Ted Gaz propõe mudar o estilo da banda para new wave e, consequentemente, o nome, ou ele estaria fora. O Verminose vira Magazine.


Roger e Leôspa apreciam The Clash, The Police, Ramones e The Who. O baterista abre o leque: eu particularmente gosto das bandas inglesas como Deep Purple, Yes, Gentle Giant, Black Sabbath, Pink Floyd, Genesis, King Crimson, Jetro Tull, entre outras. Assistindo a antigos concertos dos Beatles, eles descobrem que os músicos nem eram tão bons assim no começo de carreira.
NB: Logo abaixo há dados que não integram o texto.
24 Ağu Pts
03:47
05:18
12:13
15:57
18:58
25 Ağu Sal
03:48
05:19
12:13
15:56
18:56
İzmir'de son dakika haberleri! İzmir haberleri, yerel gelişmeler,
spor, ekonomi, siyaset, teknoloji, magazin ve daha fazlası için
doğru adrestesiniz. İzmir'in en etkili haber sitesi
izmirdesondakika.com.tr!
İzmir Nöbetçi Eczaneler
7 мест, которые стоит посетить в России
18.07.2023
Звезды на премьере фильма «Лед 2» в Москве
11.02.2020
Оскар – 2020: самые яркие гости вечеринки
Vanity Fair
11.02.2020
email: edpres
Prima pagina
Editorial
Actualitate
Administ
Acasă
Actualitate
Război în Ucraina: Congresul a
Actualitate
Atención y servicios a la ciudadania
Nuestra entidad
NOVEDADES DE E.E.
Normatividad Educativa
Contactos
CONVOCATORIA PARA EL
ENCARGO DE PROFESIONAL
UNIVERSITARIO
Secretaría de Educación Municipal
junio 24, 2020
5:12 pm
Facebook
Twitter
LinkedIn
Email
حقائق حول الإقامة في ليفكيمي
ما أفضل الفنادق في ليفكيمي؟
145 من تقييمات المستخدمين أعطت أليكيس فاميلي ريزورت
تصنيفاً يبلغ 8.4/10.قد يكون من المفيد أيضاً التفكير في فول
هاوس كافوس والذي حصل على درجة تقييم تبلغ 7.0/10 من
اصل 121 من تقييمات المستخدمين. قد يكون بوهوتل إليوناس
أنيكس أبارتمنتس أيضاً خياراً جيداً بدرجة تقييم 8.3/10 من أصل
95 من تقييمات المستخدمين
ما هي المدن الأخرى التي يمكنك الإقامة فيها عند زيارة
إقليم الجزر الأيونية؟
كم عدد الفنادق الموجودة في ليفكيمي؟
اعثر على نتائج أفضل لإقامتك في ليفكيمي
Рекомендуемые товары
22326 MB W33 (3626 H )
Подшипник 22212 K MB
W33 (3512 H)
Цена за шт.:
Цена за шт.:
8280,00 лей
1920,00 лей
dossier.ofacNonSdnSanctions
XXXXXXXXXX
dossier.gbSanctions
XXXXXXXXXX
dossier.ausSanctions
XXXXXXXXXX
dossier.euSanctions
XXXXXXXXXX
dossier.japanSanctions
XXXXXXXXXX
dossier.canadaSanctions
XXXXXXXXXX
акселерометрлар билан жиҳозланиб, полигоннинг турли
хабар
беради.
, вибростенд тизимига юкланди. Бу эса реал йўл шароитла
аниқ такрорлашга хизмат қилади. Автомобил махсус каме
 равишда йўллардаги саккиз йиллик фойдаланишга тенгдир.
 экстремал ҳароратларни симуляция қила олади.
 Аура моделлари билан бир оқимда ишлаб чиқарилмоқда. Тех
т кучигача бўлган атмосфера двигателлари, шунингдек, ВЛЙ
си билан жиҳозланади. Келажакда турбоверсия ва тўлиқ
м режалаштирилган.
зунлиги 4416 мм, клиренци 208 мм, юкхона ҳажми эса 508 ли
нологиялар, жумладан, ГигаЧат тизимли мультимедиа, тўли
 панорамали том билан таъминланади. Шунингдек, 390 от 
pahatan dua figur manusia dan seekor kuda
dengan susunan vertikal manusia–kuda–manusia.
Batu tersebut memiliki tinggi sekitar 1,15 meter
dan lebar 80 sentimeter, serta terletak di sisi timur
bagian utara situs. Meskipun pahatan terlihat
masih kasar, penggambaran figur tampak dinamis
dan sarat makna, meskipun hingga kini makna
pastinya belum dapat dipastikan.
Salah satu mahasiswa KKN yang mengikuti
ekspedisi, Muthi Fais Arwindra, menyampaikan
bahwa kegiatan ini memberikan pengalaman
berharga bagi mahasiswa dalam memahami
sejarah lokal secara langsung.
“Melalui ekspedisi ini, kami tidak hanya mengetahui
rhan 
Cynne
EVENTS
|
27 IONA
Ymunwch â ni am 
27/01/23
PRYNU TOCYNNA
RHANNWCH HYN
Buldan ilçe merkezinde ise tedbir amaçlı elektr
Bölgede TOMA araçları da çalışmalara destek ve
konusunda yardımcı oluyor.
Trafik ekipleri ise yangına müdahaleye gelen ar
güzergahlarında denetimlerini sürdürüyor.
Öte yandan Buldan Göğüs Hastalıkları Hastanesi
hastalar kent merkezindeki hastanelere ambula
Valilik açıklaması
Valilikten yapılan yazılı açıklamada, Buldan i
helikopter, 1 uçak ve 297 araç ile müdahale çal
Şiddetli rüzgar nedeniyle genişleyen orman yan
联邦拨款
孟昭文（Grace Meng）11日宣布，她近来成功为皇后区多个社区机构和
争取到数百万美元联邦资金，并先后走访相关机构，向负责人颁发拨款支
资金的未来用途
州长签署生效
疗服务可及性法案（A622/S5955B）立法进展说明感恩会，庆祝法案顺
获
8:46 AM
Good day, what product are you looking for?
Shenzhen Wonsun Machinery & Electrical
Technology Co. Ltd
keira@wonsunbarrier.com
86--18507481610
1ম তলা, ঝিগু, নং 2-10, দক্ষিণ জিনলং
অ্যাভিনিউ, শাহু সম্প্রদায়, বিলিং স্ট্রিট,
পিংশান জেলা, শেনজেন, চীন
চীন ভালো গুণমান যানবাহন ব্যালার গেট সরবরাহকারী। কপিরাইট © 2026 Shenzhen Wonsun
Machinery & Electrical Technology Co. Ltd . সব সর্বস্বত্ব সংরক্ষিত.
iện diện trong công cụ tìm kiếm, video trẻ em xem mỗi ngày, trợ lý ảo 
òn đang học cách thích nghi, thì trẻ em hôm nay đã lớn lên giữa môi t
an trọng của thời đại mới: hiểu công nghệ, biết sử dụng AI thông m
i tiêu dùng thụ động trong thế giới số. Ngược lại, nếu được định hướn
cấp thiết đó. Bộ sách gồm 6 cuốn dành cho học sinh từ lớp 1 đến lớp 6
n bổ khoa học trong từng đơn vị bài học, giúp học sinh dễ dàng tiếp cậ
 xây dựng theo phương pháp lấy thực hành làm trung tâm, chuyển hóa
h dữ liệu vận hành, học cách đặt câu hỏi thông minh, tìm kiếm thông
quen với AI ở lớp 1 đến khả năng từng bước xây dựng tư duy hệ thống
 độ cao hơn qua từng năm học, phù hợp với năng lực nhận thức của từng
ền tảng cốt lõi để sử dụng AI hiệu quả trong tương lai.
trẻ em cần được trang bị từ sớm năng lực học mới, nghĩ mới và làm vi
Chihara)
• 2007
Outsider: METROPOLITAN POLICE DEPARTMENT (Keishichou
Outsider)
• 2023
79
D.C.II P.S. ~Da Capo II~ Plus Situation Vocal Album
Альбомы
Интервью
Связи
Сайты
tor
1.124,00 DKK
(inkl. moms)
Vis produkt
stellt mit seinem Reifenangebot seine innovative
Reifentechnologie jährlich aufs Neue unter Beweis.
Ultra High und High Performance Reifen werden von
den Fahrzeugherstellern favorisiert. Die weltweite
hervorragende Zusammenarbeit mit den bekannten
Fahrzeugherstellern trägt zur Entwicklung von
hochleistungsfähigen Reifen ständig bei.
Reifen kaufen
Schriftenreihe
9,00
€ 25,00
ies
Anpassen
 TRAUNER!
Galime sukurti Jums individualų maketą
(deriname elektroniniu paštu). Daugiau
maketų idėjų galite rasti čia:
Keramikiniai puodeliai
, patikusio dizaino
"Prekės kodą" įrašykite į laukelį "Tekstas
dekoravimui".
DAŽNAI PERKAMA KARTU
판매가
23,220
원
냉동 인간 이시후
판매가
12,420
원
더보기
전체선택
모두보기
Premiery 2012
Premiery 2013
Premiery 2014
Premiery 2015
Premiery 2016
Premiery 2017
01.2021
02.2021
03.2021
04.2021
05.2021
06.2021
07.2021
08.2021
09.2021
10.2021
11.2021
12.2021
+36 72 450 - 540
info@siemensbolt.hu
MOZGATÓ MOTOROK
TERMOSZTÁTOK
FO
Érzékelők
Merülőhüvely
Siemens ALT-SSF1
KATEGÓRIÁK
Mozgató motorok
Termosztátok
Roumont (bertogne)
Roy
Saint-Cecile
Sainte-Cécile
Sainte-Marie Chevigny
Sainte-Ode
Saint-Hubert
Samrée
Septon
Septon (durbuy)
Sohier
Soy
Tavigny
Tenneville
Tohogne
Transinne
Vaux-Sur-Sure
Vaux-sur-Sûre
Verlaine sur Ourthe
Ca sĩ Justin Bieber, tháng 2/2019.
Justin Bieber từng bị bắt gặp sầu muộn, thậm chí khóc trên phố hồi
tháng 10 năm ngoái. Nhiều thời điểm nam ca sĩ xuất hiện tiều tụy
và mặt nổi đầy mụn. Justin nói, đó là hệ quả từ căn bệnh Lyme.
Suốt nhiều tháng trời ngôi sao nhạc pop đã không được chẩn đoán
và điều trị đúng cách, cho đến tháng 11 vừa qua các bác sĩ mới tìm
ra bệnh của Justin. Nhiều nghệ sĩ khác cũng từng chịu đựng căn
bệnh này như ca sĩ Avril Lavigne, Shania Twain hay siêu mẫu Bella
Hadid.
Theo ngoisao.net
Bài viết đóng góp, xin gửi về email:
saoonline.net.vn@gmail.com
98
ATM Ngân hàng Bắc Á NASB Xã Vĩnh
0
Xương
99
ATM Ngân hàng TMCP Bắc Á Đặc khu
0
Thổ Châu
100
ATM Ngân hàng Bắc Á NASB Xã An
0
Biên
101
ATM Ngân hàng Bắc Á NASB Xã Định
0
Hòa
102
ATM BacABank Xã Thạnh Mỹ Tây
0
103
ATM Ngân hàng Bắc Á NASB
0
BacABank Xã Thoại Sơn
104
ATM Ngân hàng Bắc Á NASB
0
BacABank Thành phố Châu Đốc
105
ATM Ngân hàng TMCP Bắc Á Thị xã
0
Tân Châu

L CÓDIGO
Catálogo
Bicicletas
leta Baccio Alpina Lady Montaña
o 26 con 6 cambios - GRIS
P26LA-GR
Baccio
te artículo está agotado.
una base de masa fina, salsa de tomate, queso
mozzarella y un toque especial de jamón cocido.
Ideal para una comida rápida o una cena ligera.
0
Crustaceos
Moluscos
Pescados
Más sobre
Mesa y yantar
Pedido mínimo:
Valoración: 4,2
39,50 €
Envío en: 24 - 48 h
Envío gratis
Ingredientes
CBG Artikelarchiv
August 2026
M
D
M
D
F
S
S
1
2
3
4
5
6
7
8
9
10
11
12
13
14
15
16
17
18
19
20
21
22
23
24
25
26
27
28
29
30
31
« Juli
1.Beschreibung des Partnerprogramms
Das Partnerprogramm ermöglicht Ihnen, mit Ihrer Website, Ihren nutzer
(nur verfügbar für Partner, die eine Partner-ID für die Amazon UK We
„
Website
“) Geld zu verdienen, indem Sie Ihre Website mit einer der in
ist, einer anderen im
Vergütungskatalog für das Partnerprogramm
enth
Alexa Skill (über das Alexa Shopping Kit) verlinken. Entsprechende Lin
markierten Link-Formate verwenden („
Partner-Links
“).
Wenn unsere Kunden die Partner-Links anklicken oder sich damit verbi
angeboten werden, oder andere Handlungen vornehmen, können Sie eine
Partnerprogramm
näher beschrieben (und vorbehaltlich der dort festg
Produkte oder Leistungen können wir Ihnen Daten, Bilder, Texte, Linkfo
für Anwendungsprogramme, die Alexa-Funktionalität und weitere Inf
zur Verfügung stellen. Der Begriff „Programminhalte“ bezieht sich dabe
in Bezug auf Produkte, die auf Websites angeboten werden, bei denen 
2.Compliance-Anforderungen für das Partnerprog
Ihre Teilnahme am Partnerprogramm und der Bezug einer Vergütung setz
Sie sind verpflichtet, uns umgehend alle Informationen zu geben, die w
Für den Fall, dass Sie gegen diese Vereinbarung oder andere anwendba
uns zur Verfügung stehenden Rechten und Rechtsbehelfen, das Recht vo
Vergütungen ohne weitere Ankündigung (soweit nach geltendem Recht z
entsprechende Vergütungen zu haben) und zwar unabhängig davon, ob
O resultado de estúdio não se equiparava à qualidade do ao vivo, até porque o assédio em cima de John, Paul, Ringo e George abafava o som que eles faziam, com a gritaria dos fãs. Então, eles pensam que, se deu certo com o fenômeno mundial, por que não com eles? Motivados pela inicial falta de perfeccionismo dos grandes ídolos e pelo agora efervescente rock feito na cidade natal, encaram uma oportunidade naquele clima do “faça você mesmo”. Logo surge a primeira apresentação. Outubro de 1981, próximo da comemoração do Halloween, numa terça-feira, e um amigo avisa: − Ó, tão precisando de uma banda que toque Beatles... Leôspa e Roger precisam correr atrás de outros integrantes. Isso porque eles já tocam cover da banda inglesa, mas são apenas os dois. Então, na quarta-feira, chamam um amigo baixista, Edu, e ensaiam. Na quinta-feira, ainda não havia um guitarrista. Na noite seguinte, se divertem em um boteco quando passa um rapaz carregando uma guitarra. Leôspa vai atrás e pergunta: − Ô, você gosta de Beatles? Pronto! O cargo de guitarrista é preenchido por Fábio, que adora uma fita cassete com treze músicas da dupla. Com a primeira formação provisória, Roger recorda: Ensaiamos no sábado de manhã e tocamos à noite. O pessoal gostou, daí nos animamos a continuar... A seguir, eles tentam tocar no bar Deixa Falar, na avenida Santo Amaro. Chegando lá, a dona pergunta o nome da banda. Como ainda não tinham escolhido, Leôspa olha em volta e avista um pimenteiro. Lasca sem pensar: Pimenta-do-Reino. Até o dia do show, o próprio Leôspa nomeia novamente a banda de The Littles. Essa mesma formação ainda faz mais dois ou três shows, com algumas mudanças de nome, que Roger hesitaria para confessar, como O Fim da Picada e The Shitles.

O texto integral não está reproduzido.